Flatbed Scanning Negatives
Posted By John Chabalko on August 9th, 2021
From ~2004 up until around 2020 I scanned all of my film using an Epson 4990 flatbed scanner. I used it for 35mm, 120, 4×5, and 8×10.
At the time I bought it it was one of the best (consumer level) transparency scanners available, used by a lot of photographers like myself. With this level of scanner things don’t change too much, the technology kind of topped out around then and while there are some software tricks that come out from time to time, this is about as good as it gets until you step up into some of the more professional equipment. I still have the 4990 and it still works great with Vuescan (a 3rd party scanner software package).
After using it pretty heavily for about 6 months some shortcomings started to become apparent:
- The included film holders didn’t hold the film flat which caused the resulting scans to look… weird and kind of bad
- There was so much dust on every scan it was kind of amazing and there was seemingly nothing you could do about it
- The whole process was very slow. Not only the image previewing and scanning, but the post-production in Photoshop was labor intensive.

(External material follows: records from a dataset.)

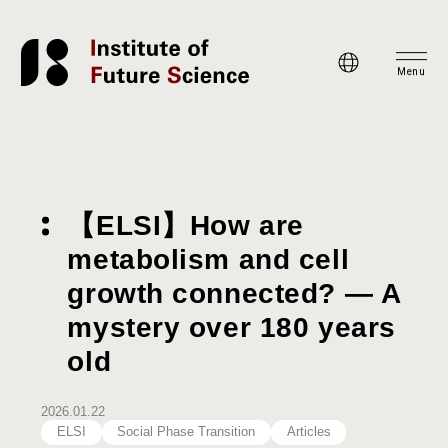
Menu
【ELSI】How are
metabolism and cell
growth connected? — A
mystery over 180 years
old
2026.01.22
ELSI
Social Phase Transition
Articles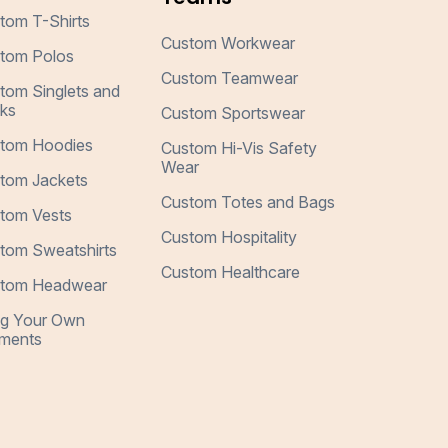
tom T-Shirts
Custom Workwear
tom Polos
Custom Teamwear
tom Singlets and
ks
Custom Sportswear
tom Hoodies
Custom Hi-Vis Safety
Wear
tom Jackets
Custom Totes and Bags
tom Vests
Custom Hospitality
tom Sweatshirts
Custom Healthcare
tom Headwear
ng Your Own
ments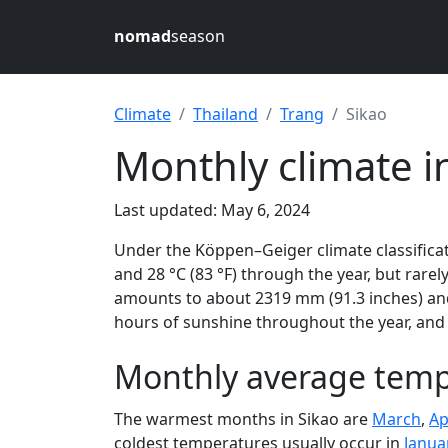
nomad
season
Climate
Thailand
Trang
Sikao
Monthly climate i
Last updated: May 6, 2024
Under the Köppen–Geiger climate classificat
and 28 °C (83 °F) through the year, but rarely
amounts to about 2319 mm (91.3 inches) and 
hours of sunshine throughout the year, and 
Monthly average tempe
The warmest months in Sikao are
March
,
Ap
coldest temperatures usually occur in
Janua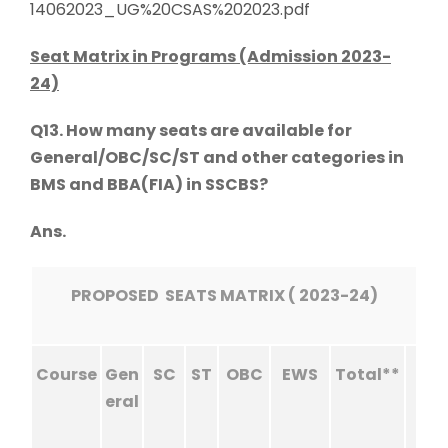
14062023_UG%20CSAS%202023.pdf
Seat Matrix in Programs (Admission 2023-
24)
Q13. How many seats are available for
General/OBC/SC/ST and other categories in
BMS and BBA(FIA) in SSCBS?
Ans.
PROPOSED SEATS MATRIX ( 2023-24)
Course
Gen
SC
ST
OBC
EWS
Total**
eral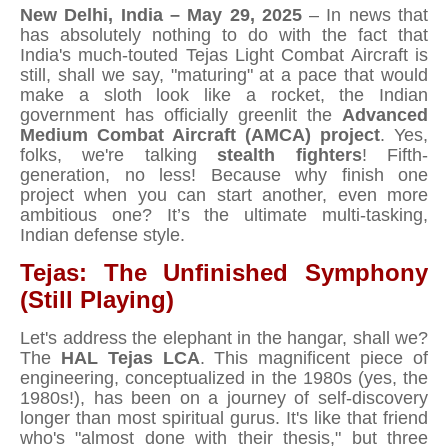
New Delhi, India – May 29, 2025
– In news that
has absolutely nothing to do with the fact that
India's much-touted Tejas Light Combat Aircraft is
still, shall we say, "maturing" at a pace that would
make a sloth look like a rocket, the Indian
government has officially greenlit the
Advanced
Medium Combat Aircraft (AMCA) project
. Yes,
folks, we're talking
stealth fighters
! Fifth-
generation, no less! Because why finish one
project when you can start another, even more
ambitious one? It’s the ultimate multi-tasking,
Indian defense style.
Tejas: The Unfinished Symphony
(Still Playing)
Let's address the elephant in the hangar, shall we?
The
HAL Tejas LCA
. This magnificent piece of
engineering, conceptualized in the 1980s (yes, the
1980s!), has been on a journey of self-discovery
longer than most spiritual gurus. It's like that friend
who's "almost done with their thesis," but three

- Cleaning up all of that dust took a long time, but if you took the time to do it though the results were great. This was how I scanned all of the film for my old website
I eventually came across a company called betterscanning.com which made an aftermarket negative holder fitted to a variety of scanners and film formats, including my Epson 4990. It holds a single strip of film in place and flattens it with a piece of anti-newton ring (ANR) glass. Using these holders you can make really high quality scans of individual negatives. It’s still slow and the dust is still there but it’s tough to beat without going to a professional lab for individual scans. I have their holders for 120 film and 35mm film. Unfortunately the company seems to have closed their doors sometime in the last few years.
120 (and larger) scanned great, 35mm always came out looking a bit ‘off’ and took as long to scan and clean up as a frame of 120 which is why I think I stopped shooting 35mm for the most part.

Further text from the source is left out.